I began learning Python a little time ago, and I got the first problem. Here's the code:
fh = open('/usr/share/dict/words')
for line in fh.readlines():
print(line, end='')
When I execute it in the Terminal (OS X), it tells me invalid syntax error where end equal sign is placed. What's the problem here? Didn't find the solution...
I installed Python 3.3.0 from this page, Python 3.3.0 Mac OS X 64-bit/32-bit x86-64/i386 Installer
Sorry for so nooby questions :(
Your terminal is probably using Python2.x
Try using the command python3 yourfilename.py
To see which Python version is the standard on your terminal just type python
You should see something like this:
Python 2.7.2 (default, Jun 20 2012, 16:23:33)
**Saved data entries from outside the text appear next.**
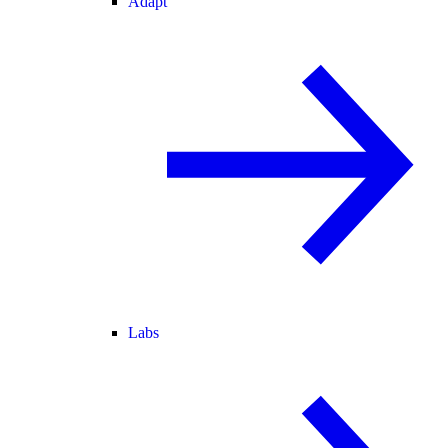
Adapt
Labs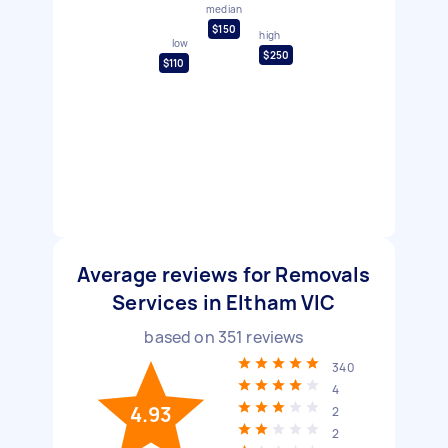
median
$150
high
low
$250
$110
Average reviews for Removals
Services in Eltham VIC
based on
351
reviews
340
4
4.93
2
2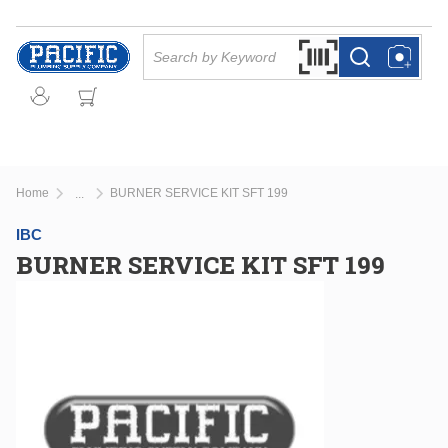
Skip to main content
Site Search
Search by Barcode Or
more info
more info
Home
BURNER SERVICE KIT SFT 199
...
more info
IBC
BURNER SERVICE KIT SFT 199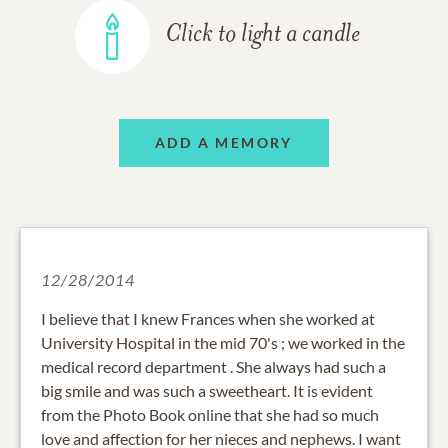
Click to light a candle
ADD A MEMORY
12/28/2014
I believe that I knew Frances when she worked at
University Hospital in the mid 70's ; we worked in the
medical record department . She always had such a
big smile and was such a sweetheart. It is evident
from the Photo Book online that she had so much
love and affection for her nieces and nephews. I want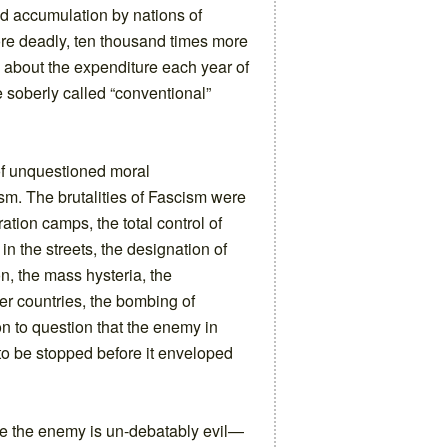
ed accumulation by nations of
e deadly, ten thousand times more
s about the expenditure each year of
re soberly called “conventional”
of unquestioned moral
m. The brutalities of Fascism were
tion camps, the total control of
in the streets, the designation of
on, the mass hysteria, the
ther countries, the bombing of
on to question that the enemy in
o be stopped before it enveloped
ere the enemy is un-debatably evil—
[GCC 4.2.1 Compatible Apple Clang 4.0 (tags/Apple/clang-418.0.60)] on darwin
Type "help", "copyright", "credits" or "license" for more information.
To make your code work with 2.x you can use print without the parantheses:
print "Python", "yay!"
The Python 3 installer does not make Python 3 the default Python (if it did, it would break a ton of stuff, because very few Python scripts are Python 3 compatible). So to get Python 3, you should execute your script as python3 script.py, or add #!/usr/bin/env python3 to the top of the file.